Please return every line below that contains the string "Abteilung".

■ Data
============================================================
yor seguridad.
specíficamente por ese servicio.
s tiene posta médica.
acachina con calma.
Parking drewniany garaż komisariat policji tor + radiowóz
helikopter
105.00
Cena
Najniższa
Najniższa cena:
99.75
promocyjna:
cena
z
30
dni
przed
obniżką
============================================================
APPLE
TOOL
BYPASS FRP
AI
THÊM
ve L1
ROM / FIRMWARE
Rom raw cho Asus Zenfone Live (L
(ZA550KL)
============================================================
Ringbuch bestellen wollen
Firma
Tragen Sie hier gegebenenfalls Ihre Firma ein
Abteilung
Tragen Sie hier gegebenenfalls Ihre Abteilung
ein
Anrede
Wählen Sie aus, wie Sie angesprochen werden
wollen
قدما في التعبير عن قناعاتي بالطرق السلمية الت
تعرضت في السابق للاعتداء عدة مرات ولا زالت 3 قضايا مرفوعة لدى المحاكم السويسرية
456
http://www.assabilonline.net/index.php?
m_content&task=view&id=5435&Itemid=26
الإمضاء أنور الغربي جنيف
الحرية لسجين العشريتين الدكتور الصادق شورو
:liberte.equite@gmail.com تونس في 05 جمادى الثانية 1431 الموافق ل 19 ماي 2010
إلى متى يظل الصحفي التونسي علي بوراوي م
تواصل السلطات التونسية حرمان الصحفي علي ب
============================================================
■ Output for this exercise
Abteilung
Tragen Sie hier gegebenenfalls Ihre Abteilung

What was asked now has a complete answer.